Nous arrivons à l'épilogue d'un processus parlementaire entamé il y a près de deux ans et qui a suscité des débats riches et passionnants, parfois vifs, au cours desquels les sensibilités, les doutes et les convictions de chacun ont pu s'exprimer, se renforcer ou évoluer.

Je tiens d'abord à saluer le travail effectué par les rapporteurs et par notre collègue Agnès Firmin Le Bodo, qui a présidé avec exigence et responsabilité la commission spéciale chargée d'examiner le projet de loi.

La science a longtemps été du côté du progrès humain, force de lutte contre l'obscurantisme, instrument d'émancipation et de vie meilleure. Le XXe siècle est venu bousculer cette évidence. Si les évolutions scientifiques, médicales ou technologiques étaient jusqu'alors source de bienfaits, l'histoire nous a montré qu'elles pouvaient aussi nous conduire au pire.

Il nous faut désormais opérer une distinction entre progrès technique et progrès humain, le premier ne pouvant en aucun cas attenter au second. C'est alors qu'intervient l'éthique, c'est-à-dire la traduction normative du corpus de valeurs humaines et philosophiques qui structure notre civilisation. Pour ce qui touche au vivant, nous avons créé la notion de « bioéthique » : face aux innovations de la science, elle fixe les limites que nous nous refusons collectivement à franchir. Elle nous permet d'arbitrer entre ce qui est souhaitable pour notre société et ce qui ne l'est pas. Je reprendrais bien volontiers les mots de Jean-François Mattei, pour qui « l'éthique désigne la morale en application face à de nouvelles situations ».

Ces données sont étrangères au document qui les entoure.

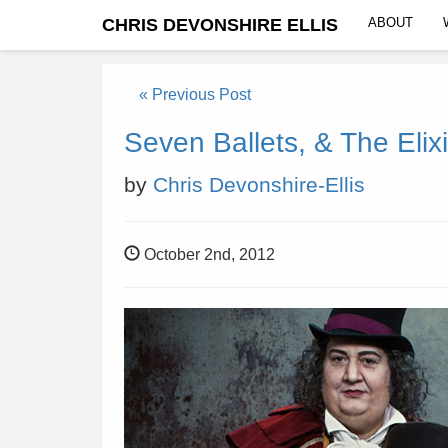
CHRIS DEVONSHIRE ELLIS
ABOUT
« Previous Post
Seven Ballets, & The Elixi
by
Chris Devonshire-Ellis
October 2nd, 2012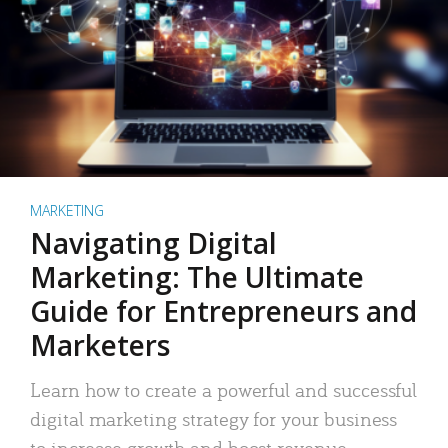
MARKETING
Navigating Digital
Marketing: The Ultimate
Guide for Entrepreneurs and
Marketers
Learn how to create a powerful and successful
digital marketing strategy for your business
to increase growth and boost revenue.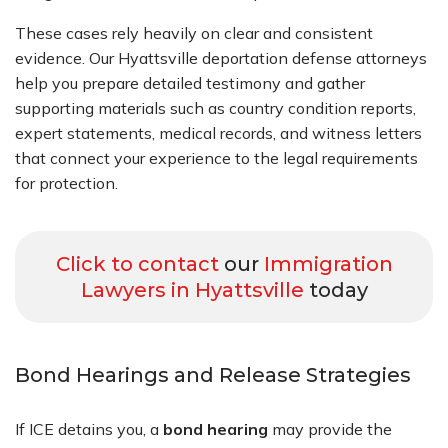
These cases rely heavily on clear and consistent
evidence. Our Hyattsville deportation defense attorneys
help you prepare detailed testimony and gather
supporting materials such as country condition reports,
expert statements, medical records, and witness letters
that connect your experience to the legal requirements
for protection.
Click to contact
our
Immigration
Lawyers in Hyattsville
today
Bond Hearings and Release Strategies
If ICE detains you, a
bond hearing
may provide the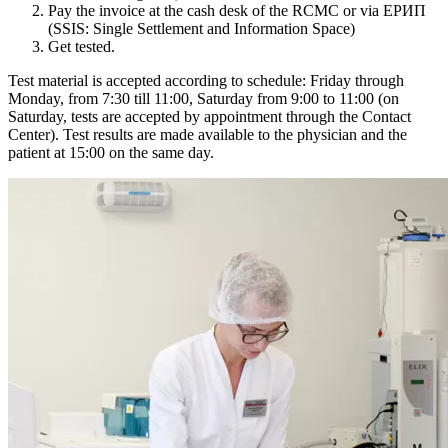
Pay the invoice at the cash desk of the RCMC or via ЕРИП
(SSIS: Single Settlement and Information Space)
Get tested.
Test material is accepted according to schedule: Friday through
Monday, from 7:30 till 11:00, Saturday from 9:00 to 11:00 (on
Saturday, tests are accepted by appointment through the Contact
Center). Test results are made available to the physician and the
patient at 15:00 on the same day.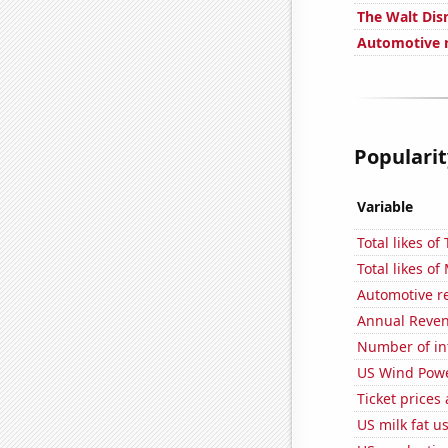
The Walt Dis
Automotive re
Popularit
Variable
Total likes o
Total likes o
Automotive r
Annual Reven
Number of in
US Wind Powe
Ticket prices
US milk fat u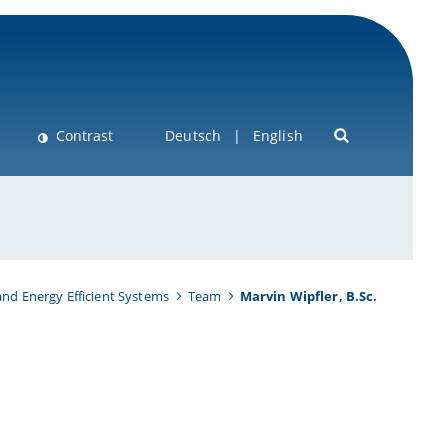
Contrast
Deutsch
English
nd Energy Efficient Systems
Team
Marvin Wipfler, B.Sc.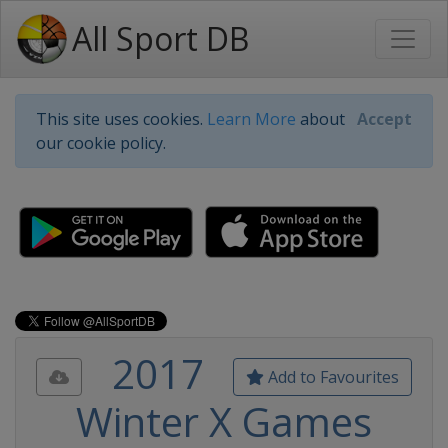
All Sport DB
This site uses cookies.
Learn More
about
Accept
our cookie policy.
2017
Add to Favourites
Winter X Games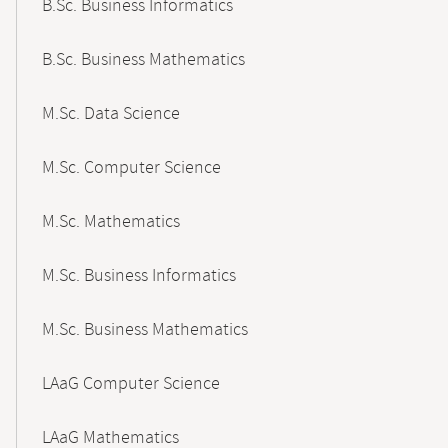
B.Sc. Business Informatics
B.Sc. Business Mathematics
M.Sc. Data Science
M.Sc. Computer Science
M.Sc. Mathematics
M.Sc. Business Informatics
M.Sc. Business Mathematics
LAaG Computer Science
LAaG Mathematics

Quand bien même nous traitons de disciplines scientifiques nouvelles et complexes telles que l'intelligence artificielle, les nanotechnologies ou les neurotechnologies, parce que ces révolutions sont capables de changer notre rapport au vivant, il est nécessaire qu'elles n'échappent pas au débat démocratique. C'est le sens des lois de bioéthique.

Il nous incombe, à nous législateurs, la lourde responsabilité de trouver le bon équilibre entre, d'une part, l'ouverture de nouveaux droits et, d'autre part, la garantie que ces évolutions s'exercent dans le respect de nos valeurs intrinsèques. Il nous incombe de nous assurer que c'est l'éthique qui définit les orientations de la science et non l'inverse. Notre tâche consiste à faire en sorte que le progrès humain reste bien humain.

Si les débats qui ont accompagné les précédentes lois de bioéthique ont toujours été passionnés, notre société en est ressortie grandie, et les droits nouveaux qui en ont découlé nous paraissent désormais naturels. Dix ans après l'adoption de la dernière loi de bioéthique, il nous revient d'actualiser le droit existant, en veillant sans cesse à respecter le socle éthique sur lequel se fonde notre législation depuis maintenant un quart de siècle.

Je regrette que la majorité sénatoriale ait adopté une question préalable entraînant le rejet sans débat du projet de loi en nouvelle lecture. Le texte qui revient est donc identique à celui adopté par l'Assemblée il y a quelques semaines. Il reflète les équilibres atteints en deuxième lecture, et j'ai la conviction qu'il constitue un chemin qui fera honneur à la représentation nationale, au-delà des clivages politiques. Je tiens à saluer les avancées sociales majeures que nous nous apprêtons, je l'espère, à voter.

La première d'entre elles est, bien sûr, l'ouverture de la PMA à toutes les femmes. Ce nouveau droit vient mettre fin à une inégalité qui existait jusqu'alors entre couples hétérosexuels et homosexuels, mais aussi entre femmes ayant les moyens de réaliser leur projet familial à l'étranger et celles qui ne le pouvaient pas. La loi apportera désormais une réponse à une réalité sociale que nous ne pouvons plus ignorer. Elle sécurisera les mères qui s'engagent dans un projet d'amour et protégera l'enfant du risque d'être privé de l'un de ses parents en cas de séparation. C'était un engagement du Président de la République ; nous sommes sur le point de le concrétiser.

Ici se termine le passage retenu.